During World War II, he joined with other superheroes to form the team Liberty Legion and protect the United States from Axis home-front infiltration. The Liberty Legion was initially assembled by Bucky to rescue the Invaders brainwashed by the Red Skull. With the Legion, Jack Frost battled Namor the Sub-Mariner and the original Human Torch, and protected bystanders from shrapnel with an ice umbrella.

Jack Frost was seen again in a 1991 issue of Captain America, in which it was explained that he had sacrificed himself by melding with a powerful Arctic "ice-worm" monster, in order to neutralize it and keep it from savaging innocent people. Jack Frost was briefly freed during an encounter with Captain America, before willingly being swallowed by and joining with the ice-worm once more. Thor speculates that Jack Frost may be the diminutive child of a Norse mythology Frost giant. This was subsequently confirmed in Scarlet Witch vol.4 #8 (2025) wherein it is revealed he is the son of Buri and an ice giant.

==Powers and abilities==
Jack Frost has the ability to generate sub-freezing temperatures. Combined with ambient water vapor, he can create snow, sleet, and ice for various effects such as propelling snow flurries at hurricane wind-speeds or fashioning ice into various simple constructs such as spheres, bridges, or walls.
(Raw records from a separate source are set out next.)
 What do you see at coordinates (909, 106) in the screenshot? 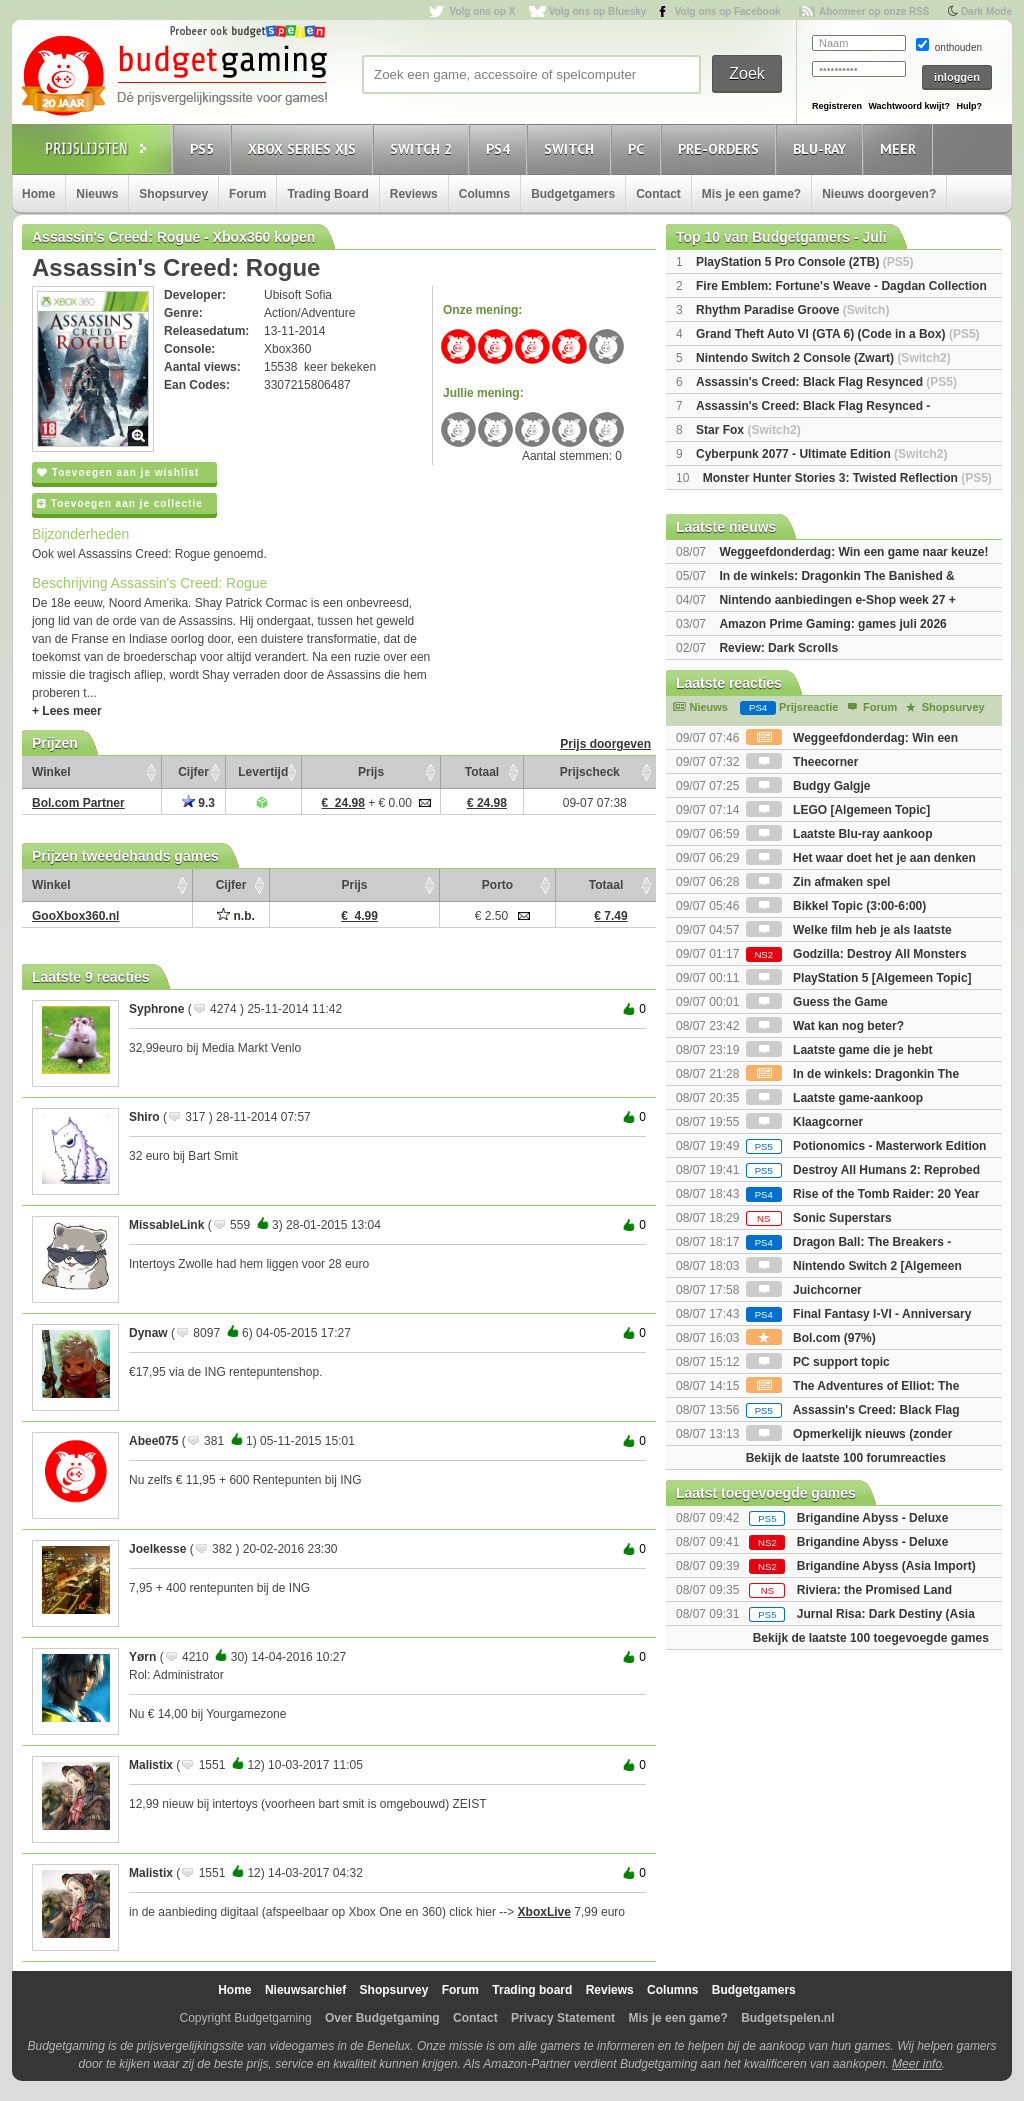
I see `Wachtwoord kwijt?` at bounding box center [909, 106].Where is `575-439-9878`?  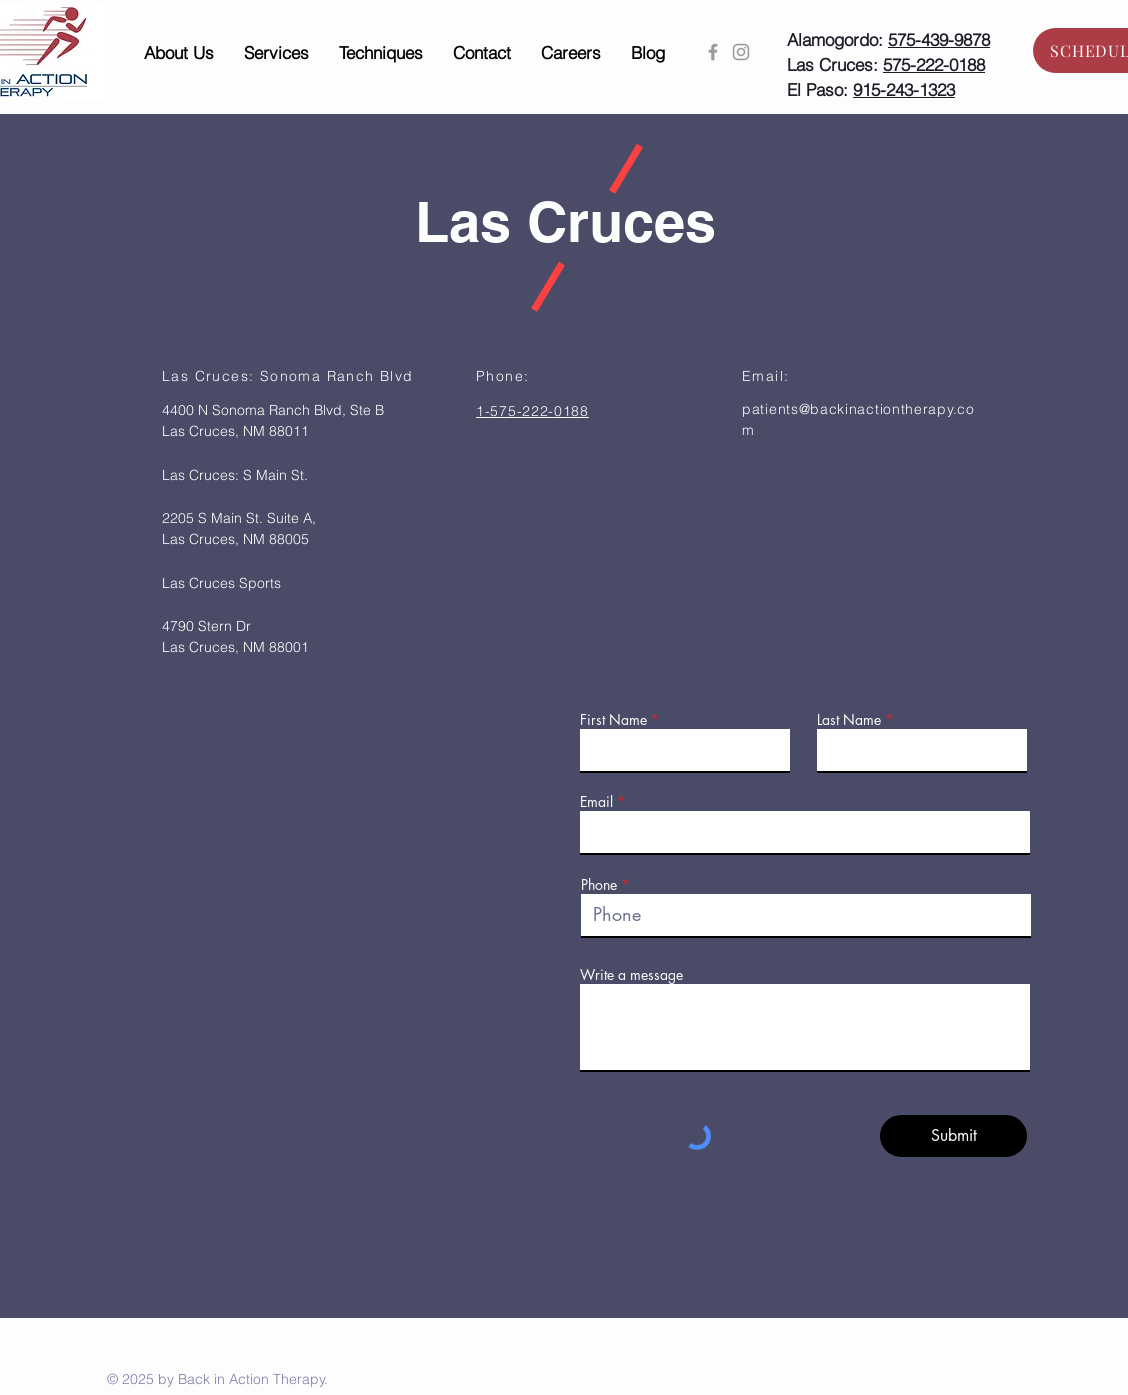
575-439-9878 is located at coordinates (939, 39).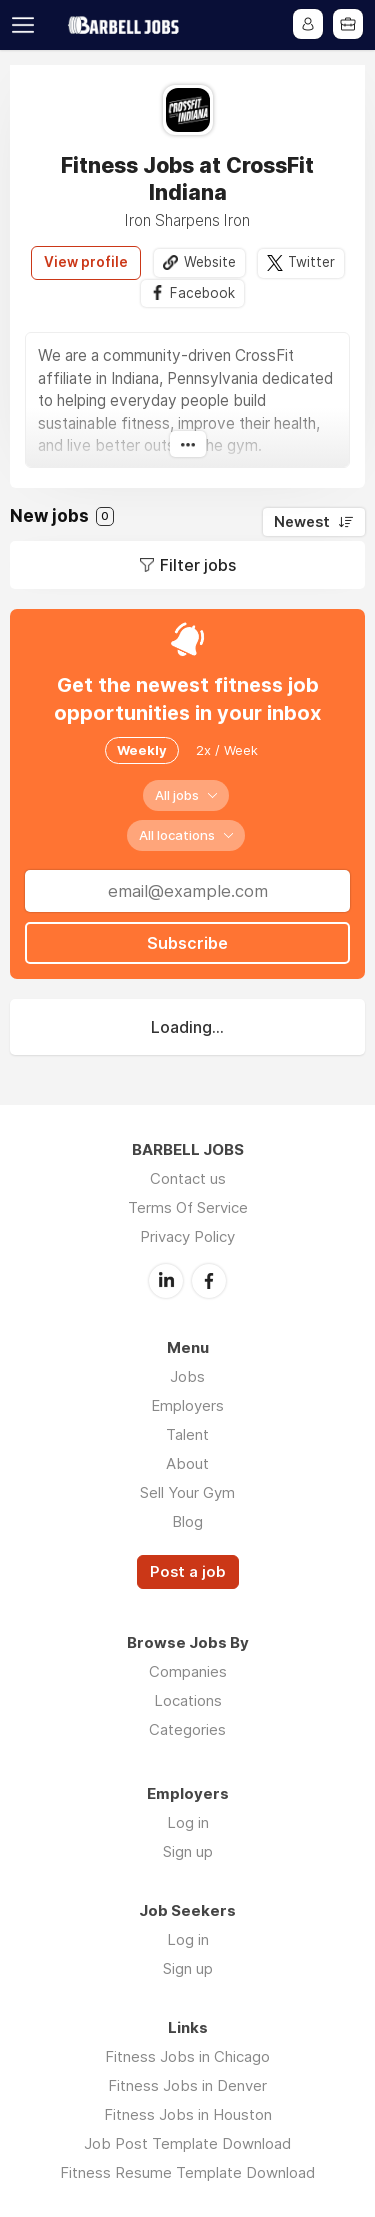 This screenshot has height=2217, width=375. What do you see at coordinates (202, 293) in the screenshot?
I see `Facebook` at bounding box center [202, 293].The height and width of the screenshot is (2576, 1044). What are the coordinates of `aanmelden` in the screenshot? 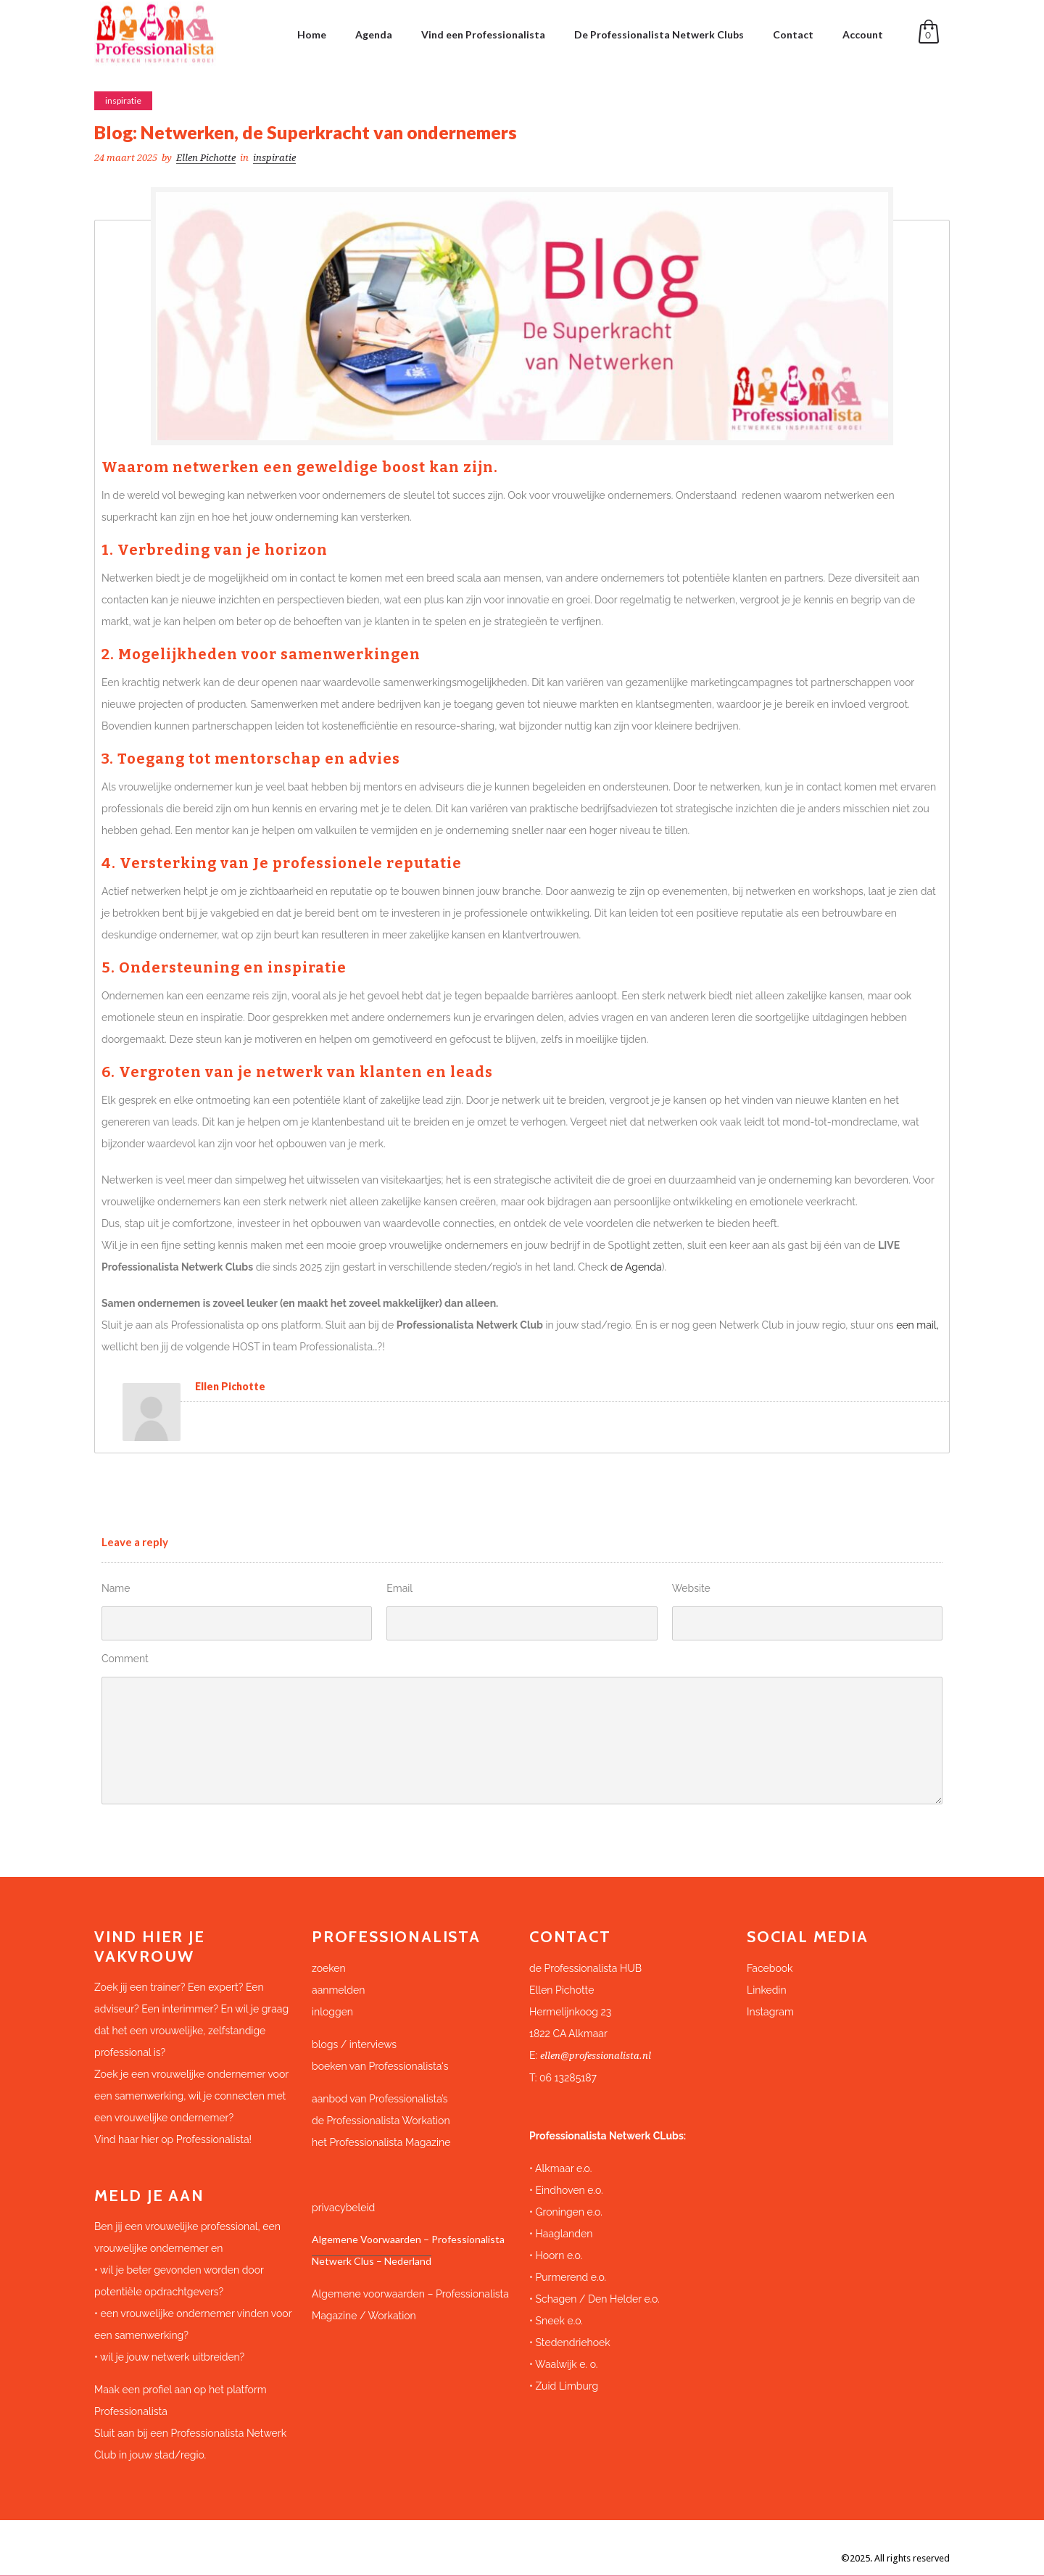 It's located at (338, 1990).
He also has superhuman stamina and durability. Jack Frost has bluish-white skin that glistens from the glaze of frost that covers it. His skin temperature is 32 °F.

==Related characters==
- In modern Marvel continuity, an unrelated, human scientist, Professor Gregor Shapanka, using technological means to generate incapacitating ice which he first planned to use to prolong life, became the supervillain Jack Frost in Tales of Suspense #45 (Sept 1963). He was introduced as an antagonist of the superhero Iron Man, as he was a former Stark employee who was fired for attempted robbery. He later took on the name Blizzard.